My 4 are all teenagers and, although I try not to be a twat about it, 2pm Sunday onwards is family time. No visitors dropping in, no sports, no clubs. We eat out, we do stuff together even if, occasionally, it’s watching a movie while we all prat around on our iPads at the same time. The rest of the week is crazy and I don’t think it’s oarticularly precious or poncey to say, “We need this time to just be about us.”

BarbarianMum · 03/01/2018 01:17

Weekends are for family (and extended family) and out of town friends here. Kids can of course see their local friends if we are not busy and they sort it for themselves but no way am I co ordinating playdates etc.

HangingRoundInABofAlorsStance · 03/01/2018 01:29

Family time is the excuse I use for people who won't take no for an answer wrt playdates - it covers all weekends so I don't have to invent 52 different excuses as to why I am busy each weekend
It's a polite way of saying fuck off when you can't say fuck off.

Misspilly88 · 03/01/2018 10:05

So when do people fit in hobbies and friends if weekdays are too busy and weekends family time? I want my children to see me as a family person but also a role model with indendent interests and friends, the same things I want for them.

Good for you. People have different ways of doing things. We are all different, and have different priorities. I have a friend who works full time with young DC because she wants to be a good role model and show them mummy working. On the other hand, I wanted to be a SAHM because my mum worked full time and it made me miserable. To each their own.

Amanduh · 03/01/2018 10:10

Yeah, how utterly unreasonable for people to want to spend TWO WHOLE DAYS with their kids. Hmm
Not something I'd ever judge people on.

LockedOutOfMN · 03/01/2018 10:12

We live abroad and Sunday is definitely a family day here, as are Bank Holidays and really most if not all of the school holidays. Older kids, like teenagers, will get together and go out, but primary school age and below seem to spend that time at home. Often there are get togethers with extended family and huge groups eating together in restaurants. So we tend to have quiet Sundays, doing homework, going swimming or for walks or bike rides, tidying bedrooms, etc.
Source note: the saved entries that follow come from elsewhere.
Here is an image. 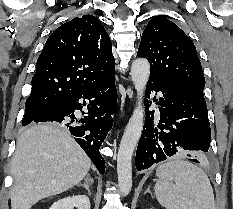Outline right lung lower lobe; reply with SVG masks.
Returning a JSON list of instances; mask_svg holds the SVG:
<instances>
[{"instance_id": "obj_1", "label": "right lung lower lobe", "mask_w": 233, "mask_h": 209, "mask_svg": "<svg viewBox=\"0 0 233 209\" xmlns=\"http://www.w3.org/2000/svg\"><path fill=\"white\" fill-rule=\"evenodd\" d=\"M114 78L115 74L89 89L63 97L31 122L50 121L69 129L70 133L75 136L76 142L101 174L105 172V161L99 148L112 127L111 115L114 113L117 103ZM80 99L89 100L88 116L78 119L75 117L74 111L81 110L86 105L85 101L83 104L80 103ZM82 113L85 114V112Z\"/></svg>"}]
</instances>
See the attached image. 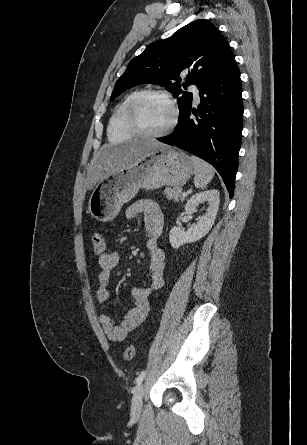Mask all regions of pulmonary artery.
Segmentation results:
<instances>
[{
  "mask_svg": "<svg viewBox=\"0 0 307 445\" xmlns=\"http://www.w3.org/2000/svg\"><path fill=\"white\" fill-rule=\"evenodd\" d=\"M194 100H195L196 102L199 101V95H198V91H197V90L194 91Z\"/></svg>",
  "mask_w": 307,
  "mask_h": 445,
  "instance_id": "pulmonary-artery-1",
  "label": "pulmonary artery"
}]
</instances>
Saturdays are busier, often the DC have birthday parties and if there isn't a party then I've no objection to a play date, in fact I'd rather do it on a Saturday then on a weeknight as both DH and I work full time and the DC have clubs etc. after school as well as homework.

BeyondThePage · 03/01/2018 10:13

HangingRoundInABofAlorsStance - so eloquently put!. Exactly what I was trying to put in words.
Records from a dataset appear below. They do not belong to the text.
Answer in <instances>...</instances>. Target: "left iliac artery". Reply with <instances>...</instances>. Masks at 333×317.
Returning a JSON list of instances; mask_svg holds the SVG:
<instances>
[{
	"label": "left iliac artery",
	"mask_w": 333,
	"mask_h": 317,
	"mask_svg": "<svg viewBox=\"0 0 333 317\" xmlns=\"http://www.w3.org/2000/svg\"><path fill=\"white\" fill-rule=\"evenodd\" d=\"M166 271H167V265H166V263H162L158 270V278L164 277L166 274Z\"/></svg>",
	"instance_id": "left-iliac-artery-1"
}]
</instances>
ScouseQueen · 03/01/2018 10:18

I suspect this is an excuse as a few posters have said. We do have family time, though I would never describe it as sacred Hmm and often it is an extension of external events - eg going to one of DS's sporting fixtures, chatting in the car there and back and maybe stopping for a meal en route. Sometimes it's chilling and watching a film together at home, but it doesn't have to be. We also value time with our good friends and their kids.

2ndSopranos · 03/01/2018 11:08

This reply has been deleted

Message withdrawn at poster's request.